- **Task statement**
Restate all of the entries exactly. Any picture in them should be skipped.
[Records]
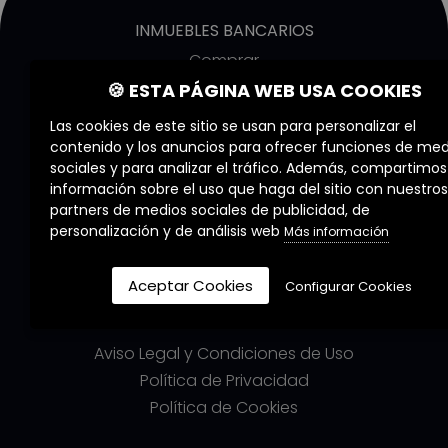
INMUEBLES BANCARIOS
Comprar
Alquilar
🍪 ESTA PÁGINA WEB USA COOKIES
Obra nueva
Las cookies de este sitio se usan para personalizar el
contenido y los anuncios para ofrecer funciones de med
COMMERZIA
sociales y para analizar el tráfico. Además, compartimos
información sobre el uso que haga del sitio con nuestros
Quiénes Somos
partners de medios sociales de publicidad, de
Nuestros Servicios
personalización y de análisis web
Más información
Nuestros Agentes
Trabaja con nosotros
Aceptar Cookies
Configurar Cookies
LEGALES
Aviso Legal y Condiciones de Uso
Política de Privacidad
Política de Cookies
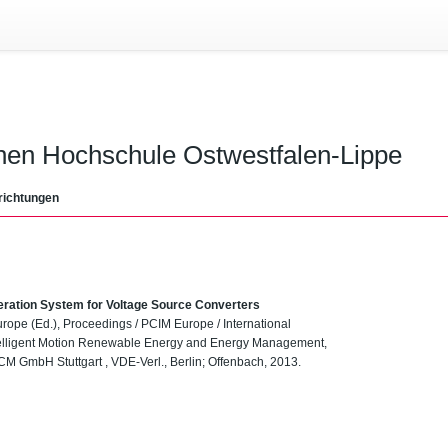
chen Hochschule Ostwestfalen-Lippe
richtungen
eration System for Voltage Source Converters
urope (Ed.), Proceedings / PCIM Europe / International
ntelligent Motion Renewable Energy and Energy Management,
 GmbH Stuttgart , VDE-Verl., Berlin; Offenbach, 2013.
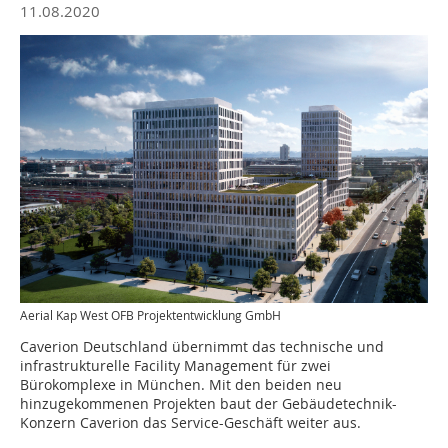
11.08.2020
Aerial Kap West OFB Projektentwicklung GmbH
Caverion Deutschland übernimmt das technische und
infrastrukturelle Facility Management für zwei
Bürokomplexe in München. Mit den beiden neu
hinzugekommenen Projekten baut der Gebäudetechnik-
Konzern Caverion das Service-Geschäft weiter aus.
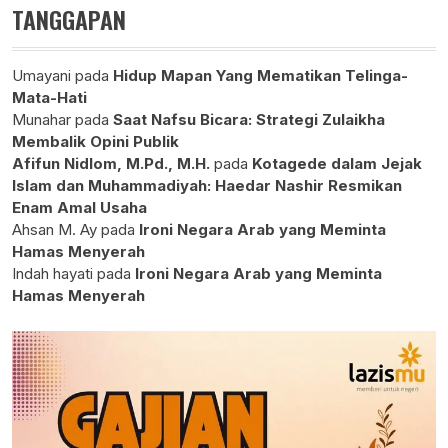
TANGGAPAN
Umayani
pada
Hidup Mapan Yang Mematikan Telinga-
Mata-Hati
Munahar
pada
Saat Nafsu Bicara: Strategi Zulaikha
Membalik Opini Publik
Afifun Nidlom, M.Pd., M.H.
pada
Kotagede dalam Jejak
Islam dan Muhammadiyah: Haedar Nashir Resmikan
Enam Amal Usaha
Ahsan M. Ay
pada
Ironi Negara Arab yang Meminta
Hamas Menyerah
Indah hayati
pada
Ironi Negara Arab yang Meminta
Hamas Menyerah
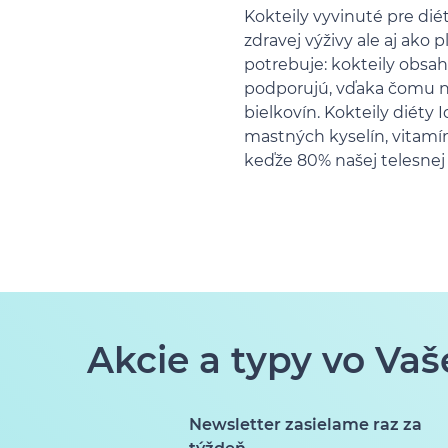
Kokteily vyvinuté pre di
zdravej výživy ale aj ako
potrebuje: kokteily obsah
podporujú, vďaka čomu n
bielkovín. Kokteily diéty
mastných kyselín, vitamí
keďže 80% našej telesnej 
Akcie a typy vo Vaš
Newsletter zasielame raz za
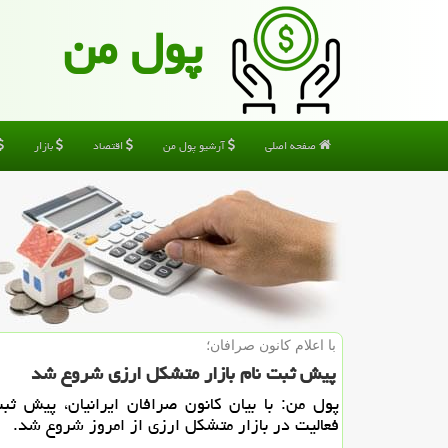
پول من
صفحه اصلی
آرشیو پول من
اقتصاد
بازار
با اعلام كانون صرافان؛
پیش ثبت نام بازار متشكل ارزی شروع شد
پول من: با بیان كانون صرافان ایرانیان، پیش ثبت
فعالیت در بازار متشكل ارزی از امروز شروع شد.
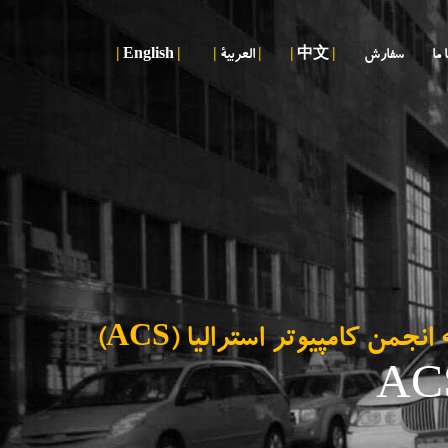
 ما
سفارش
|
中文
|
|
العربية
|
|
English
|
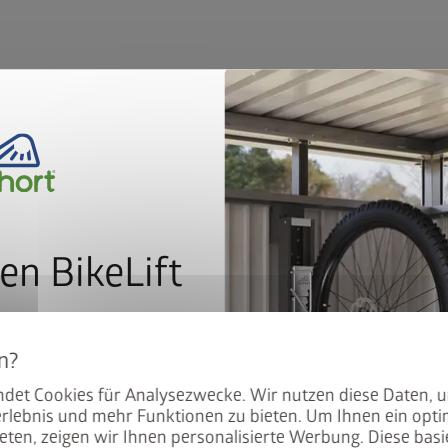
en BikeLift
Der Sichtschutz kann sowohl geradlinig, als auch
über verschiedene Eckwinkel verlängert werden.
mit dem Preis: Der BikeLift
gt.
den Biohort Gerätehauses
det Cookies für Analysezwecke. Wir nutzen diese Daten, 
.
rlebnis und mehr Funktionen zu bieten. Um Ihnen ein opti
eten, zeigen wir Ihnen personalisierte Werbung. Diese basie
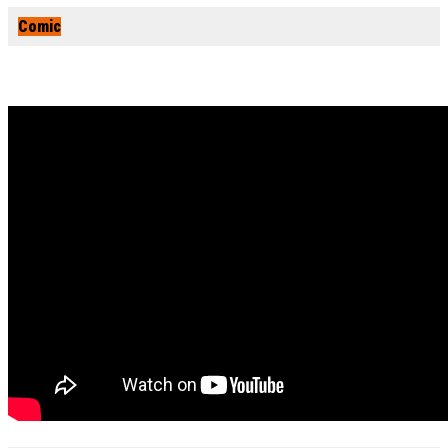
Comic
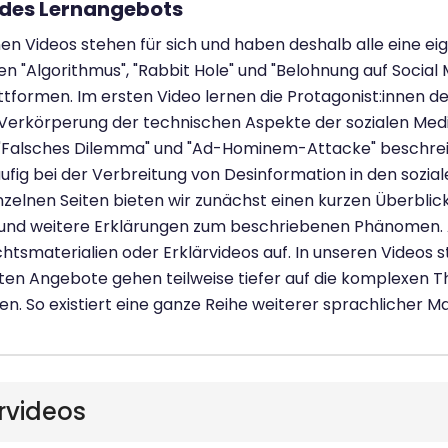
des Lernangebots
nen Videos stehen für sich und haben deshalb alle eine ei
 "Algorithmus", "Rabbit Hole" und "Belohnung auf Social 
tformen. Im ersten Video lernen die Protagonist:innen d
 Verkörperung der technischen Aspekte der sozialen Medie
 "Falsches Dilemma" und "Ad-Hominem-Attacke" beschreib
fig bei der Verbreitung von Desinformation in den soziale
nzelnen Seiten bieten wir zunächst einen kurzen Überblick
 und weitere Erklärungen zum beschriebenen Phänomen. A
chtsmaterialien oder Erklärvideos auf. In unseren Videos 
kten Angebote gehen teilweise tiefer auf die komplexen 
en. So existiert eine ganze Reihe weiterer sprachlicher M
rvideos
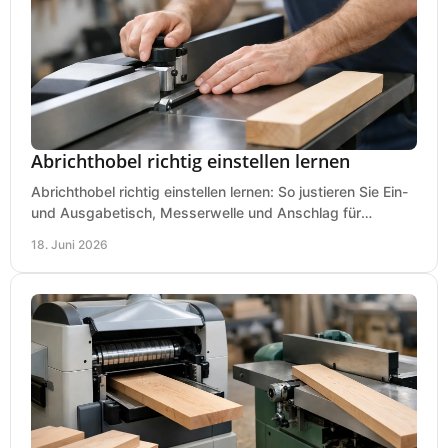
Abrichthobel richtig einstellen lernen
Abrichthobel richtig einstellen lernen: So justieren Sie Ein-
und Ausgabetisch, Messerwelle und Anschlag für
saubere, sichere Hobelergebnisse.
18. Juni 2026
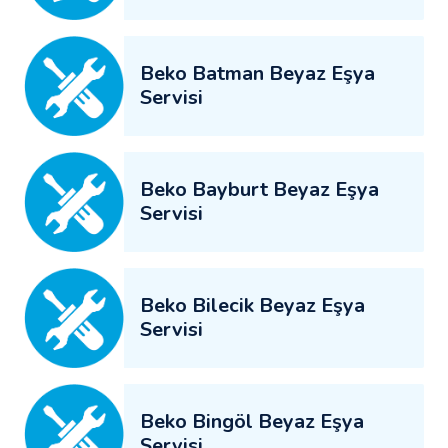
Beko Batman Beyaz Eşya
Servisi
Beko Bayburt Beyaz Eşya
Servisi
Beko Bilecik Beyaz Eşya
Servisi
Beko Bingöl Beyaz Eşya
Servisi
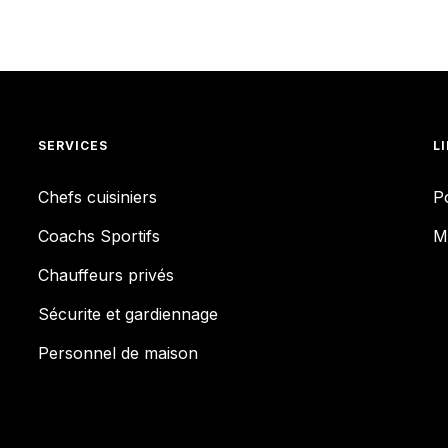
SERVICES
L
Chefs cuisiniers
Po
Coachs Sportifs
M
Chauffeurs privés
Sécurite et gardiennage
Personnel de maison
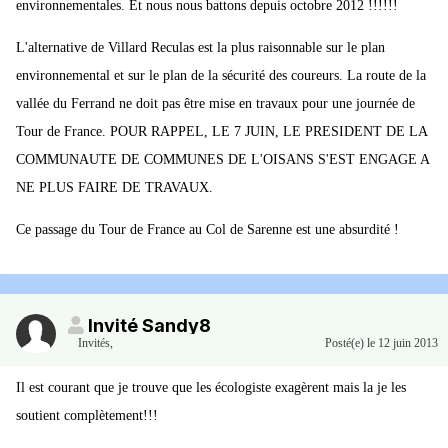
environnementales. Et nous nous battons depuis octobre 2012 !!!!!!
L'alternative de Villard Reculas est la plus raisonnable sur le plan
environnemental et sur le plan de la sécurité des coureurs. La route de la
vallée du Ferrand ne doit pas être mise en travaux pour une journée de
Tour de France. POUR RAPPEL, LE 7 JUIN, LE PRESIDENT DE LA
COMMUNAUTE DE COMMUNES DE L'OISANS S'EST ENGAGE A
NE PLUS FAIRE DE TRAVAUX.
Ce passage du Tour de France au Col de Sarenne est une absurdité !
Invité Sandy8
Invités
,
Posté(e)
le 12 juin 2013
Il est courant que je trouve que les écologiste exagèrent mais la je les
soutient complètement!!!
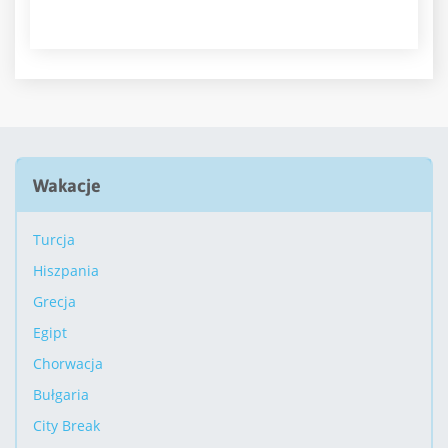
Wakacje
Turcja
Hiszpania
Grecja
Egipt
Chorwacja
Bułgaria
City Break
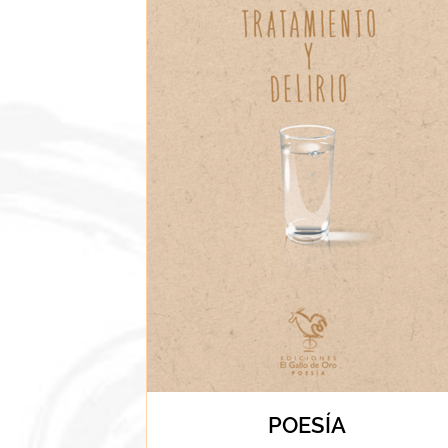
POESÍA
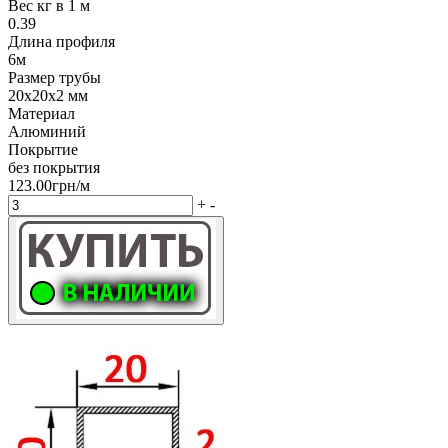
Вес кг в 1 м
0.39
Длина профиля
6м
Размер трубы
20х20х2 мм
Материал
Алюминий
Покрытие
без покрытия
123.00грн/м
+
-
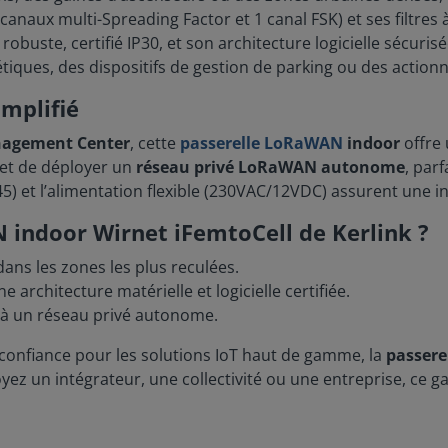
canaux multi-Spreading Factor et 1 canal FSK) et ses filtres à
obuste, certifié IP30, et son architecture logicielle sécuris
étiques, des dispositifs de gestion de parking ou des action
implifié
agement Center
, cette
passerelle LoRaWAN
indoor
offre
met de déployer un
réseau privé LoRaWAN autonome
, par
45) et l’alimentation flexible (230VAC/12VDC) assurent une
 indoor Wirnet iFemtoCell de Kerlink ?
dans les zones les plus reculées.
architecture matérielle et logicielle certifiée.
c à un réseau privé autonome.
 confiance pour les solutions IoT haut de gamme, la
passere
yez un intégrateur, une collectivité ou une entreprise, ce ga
[/Records]
- **Solved problem**
INMUEBLES BANCARIOS
Comprar
Alquilar
🍪 ESTA PÁGINA WEB USA COOKIES
Obra nueva
Las cookies de este sitio se usan para personalizar el
contenido y los anuncios para ofrecer funciones de med
COMMERZIA
sociales y para analizar el tráfico. Además, compartimos
información sobre el uso que haga del sitio con nuestros
Quiénes Somos
partners de medios sociales de publicidad, de
Nuestros Servicios
personalización y de análisis web
Más información
Nuestros Agentes
Trabaja con nosotros
Aceptar Cookies
Configurar Cookies
LEGALES
Aviso Legal y Condiciones de Uso
Política de Privacidad
Política de Cookies
chen Hochschule Ostwestfalen-Lippe
richtungen
eration System for Voltage Source Converters
urope (Ed.), Proceedings / PCIM Europe / International
ntelligent Motion Renewable Energy and Energy Management,
 GmbH Stuttgart , VDE-Verl., Berlin; Offenbach, 2013.
11.08.2020
Aerial Kap West OFB Projektentwicklung GmbH
Caverion Deutschland übernimmt das technische und
infrastrukturelle Facility Management für zwei
Bürokomplexe in München. Mit den beiden neu
hinzugekommenen Projekten baut der Gebäudetechnik-
Konzern Caverion das Service-Geschäft weiter aus.
TANGGAPAN
Umayani
pada
Hidup Mapan Yang Mematikan Telinga-
Mata-Hati
Munahar
pada
Saat Nafsu Bicara: Strategi Zulaikha
Membalik Opini Publik
Afifun Nidlom, M.Pd., M.H.
pada
Kotagede dalam Jejak
Islam dan Muhammadiyah: Haedar Nashir Resmikan
Enam Amal Usaha
Ahsan M. Ay
pada
Ironi Negara Arab yang Meminta
Hamas Menyerah
Indah hayati
pada
Ironi Negara Arab yang Meminta
Hamas Menyerah
Kokteily vyvinuté pre di
zdravej výživy ale aj ako
potrebuje: kokteily obsah
podporujú, vďaka čomu n
bielkovín. Kokteily diéty
mastných kyselín, vitamí
keďže 80% našej telesnej 
Akcie a typy vo Vaš
Newsletter zasielame raz za
پول من
صفحه اصلی
آرشیو پول من
اقتصاد
بازار
با اعلام كانون صرافان؛
پیش ثبت نام بازار متشكل ارزی شروع شد
پول من: با بیان كانون صرافان ایرانیان، پیش ثبت
فعالیت در بازار متشكل ارزی از امروز شروع شد.
 ما
سفارش
|
中文
|
|
العربية
|
|
English
|
en BikeLift
Der Sichtschutz kann sowohl geradlinig, als auch
über verschiedene Eckwinkel verlängert werden.
mit dem Preis: Der BikeLift
gt.
den Biohort Gerätehauses
det Cookies für Analysezwecke. Wir nutzen diese Daten, 
.
rlebnis und mehr Funktionen zu bieten. Um Ihnen ein opti
eten, zeigen wir Ihnen personalisierte Werbung. Diese basie
Comic
des Lernangebots
nen Videos stehen für sich und haben deshalb alle eine ei
 "Algorithmus", "Rabbit Hole" und "Belohnung auf Social 
tformen. Im ersten Video lernen die Protagonist:innen d
 Verkörperung der technischen Aspekte der sozialen Medie
 "Falsches Dilemma" und "Ad-Hominem-Attacke" beschreib
fig bei der Verbreitung von Desinformation in den soziale
nzelnen Seiten bieten wir zunächst einen kurzen Überblick
 und weitere Erklärungen zum beschriebenen Phänomen. A
chtsmaterialien oder Erklärvideos auf. In unseren Videos 
kten Angebote gehen teilweise tiefer auf die komplexen 
en. So existiert eine ganze Reihe weiterer sprachlicher M
rvideos
Abrichthobel richtig einstellen lernen
Abrichthobel richtig einstellen lernen: So justieren Sie Ein-
und Ausgabetisch, Messerwelle und Anschlag für
saubere, sichere Hobelergebnisse.
18. Juni 2026
Beko Batman Beyaz Eşya
Servisi
Beko Bayburt Beyaz Eşya
Servisi
Beko Bilecik Beyaz Eşya
Servisi
Beko Bingöl Beyaz Eşya
Servisi
SERVICES
L
Chefs cuisiniers
Po
Coachs Sportifs
M
Chauffeurs privés
Sécurite et gardiennage
Personnel de maison
environnementales. Et nous nous battons depuis octobre 2012 !!!!!!
L'alternative de Villard Reculas est la plus raisonnable sur le plan
environnemental et sur le plan de la sécurité des coureurs. La route de la
vallée du Ferrand ne doit pas être mise en travaux pour une journée de
Tour de France. POUR RAPPEL, LE 7 JUIN, LE PRESIDENT DE LA
COMMUNAUTE DE COMMUNES DE L'OISANS S'EST ENGAGE A
NE PLUS FAIRE DE TRAVAUX.
Ce passage du Tour de France au Col de Sarenne est une absurdité !
Invité Sandy8
Invités
,
Posté(e)
le 12 juin 2013
Il est courant que je trouve que les écologiste exagèrent mais la je les
soutient complètement!!!
Wakacje
Turcja
Hiszpania
Grecja
Egipt
Chorwacja
Bułgaria
City Break
POESÍA
Вес кг в 1 м
0.39
Длина профиля
6м
Размер трубы
20х20х2 мм
Материал
Алюминий
Покрытие
без покрытия
123.00грн/м
+
-
canaux multi-Spreading Factor et 1 canal FSK) et ses filtres à
obuste, certifié IP30, et son architecture logicielle sécuris
étiques, des dispositifs de gestion de parking ou des action
implifié
agement Center
, cette
passerelle LoRaWAN
indoor
offre
met de déployer un
réseau privé LoRaWAN autonome
, par
45) et l’alimentation flexible (230VAC/12VDC) assurent une
 indoor Wirnet iFemtoCell de Kerlink ?
dans les zones les plus reculées.
architecture matérielle et logicielle certifiée.
c à un réseau privé autonome.
 confiance pour les solutions IoT haut de gamme, la
passere
yez un intégrateur, une collectivité ou une entreprise, ce ga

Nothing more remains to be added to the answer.